If you hold shares in one of the global investment trusts it is more than likely you are already invested in US companies in one form or another, so you may not feel the need to opt for a dedicated US fund.
If you are not, you will probably have seen the main US index, the S&P 500, rise over the past few years, particularly during 2020, and wondered if you are too late.
There are a couple of points to make here. The S&P 500 is a bit like the FTSE 100 for UK equities, in that many of the companies listed on both exchanges don’t get the majority of their business or income from their domestic economies.
True, the S&P 500 has more US- focused companies but consider how dominated it has been in terms of performance over the past few years by global players such as Amazon, Microsoft or Facebook. It is like the FTSE 100 in that it is an exchange for international companies that just so happen to have started out in the US.
The other challenge for UK investors is the volatility of the US market. Ordinarily, the closed-ended nature of an investment trust, with a limited number of shares available, means you are not subjected to wild swings in valuation. But there are only a handful of investment trusts to choose from and in general their performance is indifferent.
One option would be an open-ended fund such as a unit trust or Oeic, and if you look at the Morningstar statistics at the back of our hard copy magazine there are two North America categories with a choice of around 170 active funds, plus a good selection of passive or exchange-traded funds (ETFs).
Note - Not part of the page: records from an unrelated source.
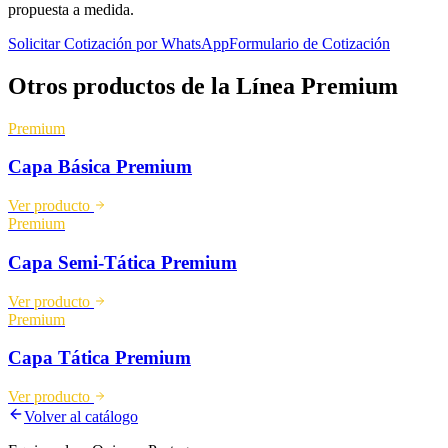
propuesta a medida.
Solicitar Cotización por WhatsApp
Formulario de Cotización
Otros productos de la Línea
Premium
Premium
Capa Básica Premium
Ver producto
Premium
Capa Semi-Tática Premium
Ver producto
Premium
Capa Tática Premium
Ver producto
Volver al catálogo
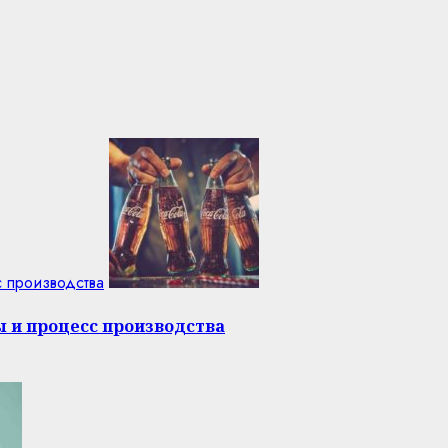
с производства
ы и процесс производства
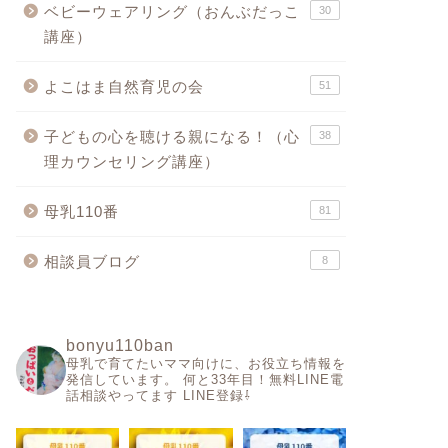
ベビーウェアリング（おんぶだっこ
30
講座）
よこはま自然育児の会
51
子どもの心を聴ける親になる！（心
38
理カウンセリング講座）
母乳110番
81
相談員ブログ
8
bonyu110ban
母乳で育てたいママ向けに、お役立ち情報を
発信しています。
何と33年目！無料LINE電
話相談やってます
LINE登録⇩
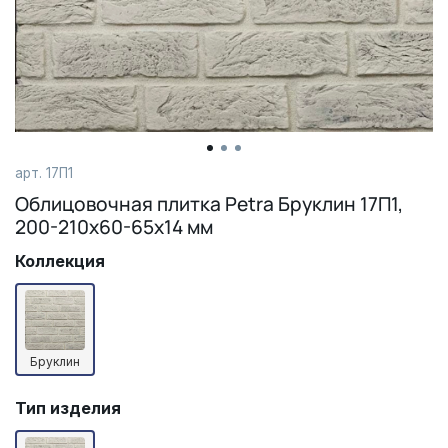
арт.
17П1
Облицовочная плитка Petra Бруклин 17П1,
200-210х60-65х14 мм
Коллекция
Бруклин
Тип изделия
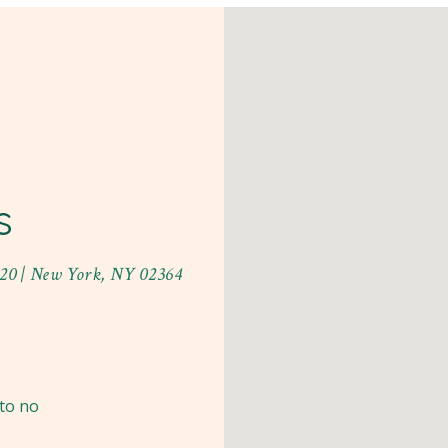
s
220 | New York, NY 02364
to no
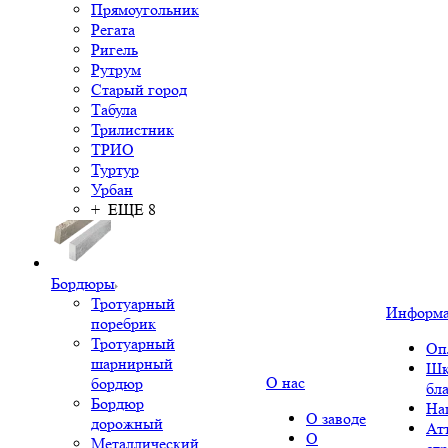
Прямоугольник
Регата
Ригель
Рутрум
Старый город
Табула
Трилистник
ТРИО
Туртур
Урбан
+ ЕЩЕ 8
Бордюры
Тротуарный
Информ
поребрик
Тротуарный
Оп
шарнирный
Шк
О нас
бордюр
бл
Бордюр
На
О заводе
дорожный
Ат
О
Металлический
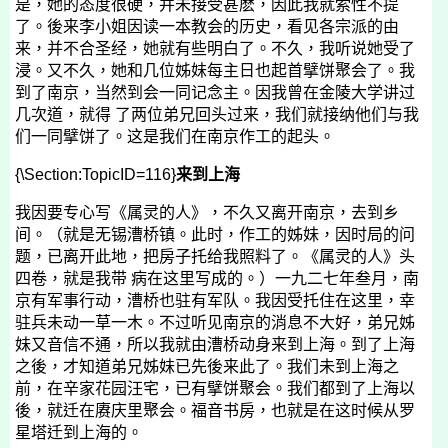
是，她的态度很硬，并未接受甚麽，因此我就索性不提
了。
後来李
小姐因读一本教会的历史，看见各宗派的由
来，并不合圣经，她就有些明白了。不久，我听说她受了
浸。又不久，她和几位姊妹每主日也起首擘饼聚会了。我
到了南京，当然到会一同记念主。因我曾在金陵大学讲过
几次道，就得 了两位弟兄回头过来，我们就接纳他们与我
们一同擘饼了。这是我们在南京作工的起头。
{\Section:TopicID=116}
来到上海
我因要专心写《属灵的人》，不久又离开南京，去到乡
间。（就是无锡漕桥镇。此时，作工的姊妹，因时局的问
题，已离开此地，把房子托给我照料了。《属灵的人》头
四卷，就是我带 病在这里写成的。）一九二七年叁月，南
京有军事行动，漕桥也驻有军队。我因受托住在这里，幸
驻兵未动一草一木。不过听见南京的消息不大好，弟兄姊
妹又音信不通，所以我就由漕桥动身来到上海。到了上海
之後，才知道弟兄姊妹已先後来此了。我们未到上海之
前，在辛家花园汪宅，已有擘饼聚会。我们都到了上海以
後，就迁在赓庆里聚会。福音书房，也就是在这时候从罗
星塔迁到上海的。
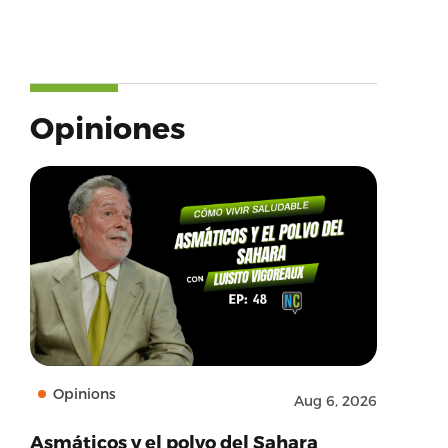
Opiniones
Opinions
Aug 6, 2026
Asmáticos y el polvo del Sahara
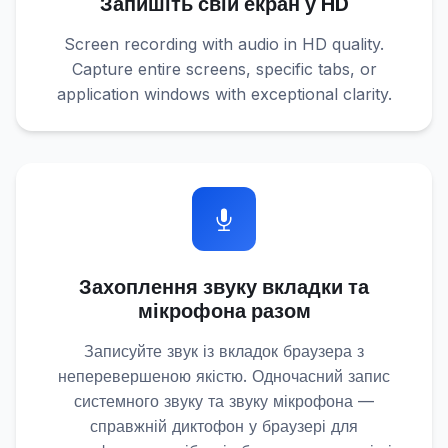
Запишіть свій екран у HD
Screen recording with audio in HD quality.
Capture entire screens, specific tabs, or
application windows with exceptional clarity.
Захоплення звуку вкладки та
мікрофона разом
Записуйте звук із вкладок браузера з
неперевершеною якістю. Одночасний запис
системного звуку та звуку мікрофона —
справжній диктофон у браузері для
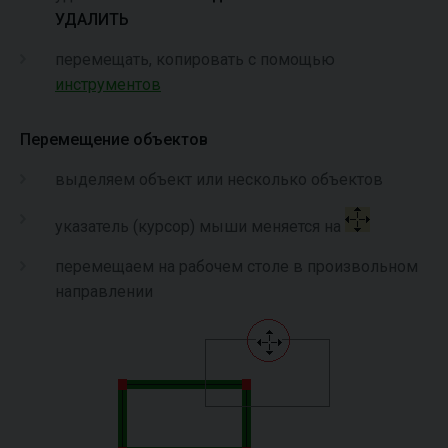
УДАЛИТЬ
перемещать, копировать с помощью
инструментов
Перемещение объектов
выделяем объект или несколько объектов
указатель (курсор) мыши меняется на
перемещаем на рабочем столе в произвольном
направлении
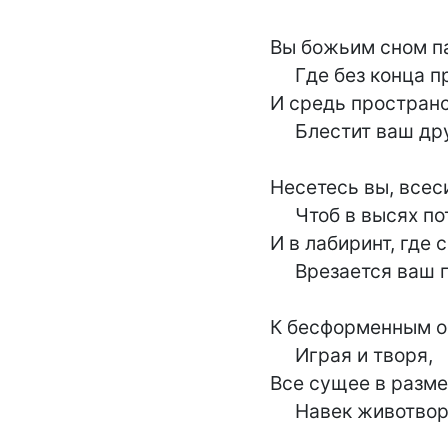
Вы божьим сном па
     Где без конца простор,

И средь пространс
     Блестит ваш дружный хор.

Несетесь вы, всес
     Чтоб в высях потонуть,

И в лабиринт, где 
     Врезается ваш путь.

К бесформенным об
     Играя и творя,

Все сущее в разме
     Навек животворя.
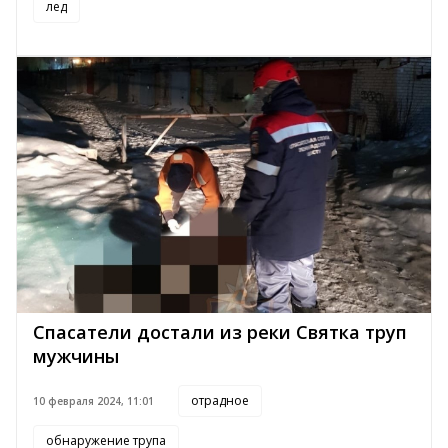
лед
Спасатели достали из реки Святка труп
мужчины
отрадное
10 февраля 2024, 11:01
обнаружение трупа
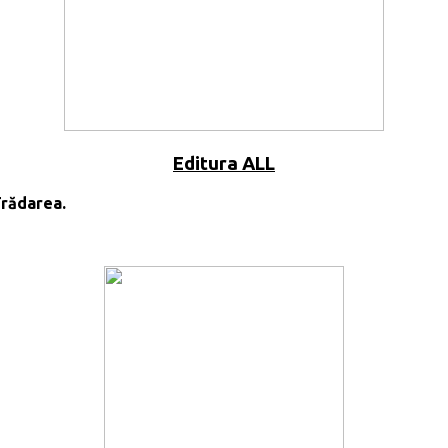
Editura ALL
rădarea.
In terms of performance of the active open-ended funds the standout is Baillie Gifford North American, which over 10 years to the end of January 2021 turned £100 into £991. This shows the benefit of not only the best active management, but of staying invested for the long term with a good manager like Baillie Gifford.
Cycle of growth
Is now an appropriate time to buy into US equities, given the strong performance of the index and some active funds? I posed the question to a fund manager that has a long track record of investing in the US markets.
Cormac Weldon is head of the US team at Artemis, which many private investors will be familiar with because of its long heritage in UK and global equities across a range of funds and its income-generating strategic bonds.
Weldon oversees three US equity funds at Artemis, which, in performance terms, have doubled investors’ money over the five years to the end of January, which is a good return. Prior to Artemis he built a very good reputation with Columbia Threadneedle, so his views are worth taking note of.
He is broadly positive of the stimulus the new Biden administration is putting into the economy and expects growth – as measured by GDP – to be good over the next two years. He believes that, in time, interest rates will rise modestly and with that will come a little bit of inflation, which will give business some pricing power.
Experience tells him to be more cautious about the impact of the president’s plans for growth in renewable energy and the so-called green economy.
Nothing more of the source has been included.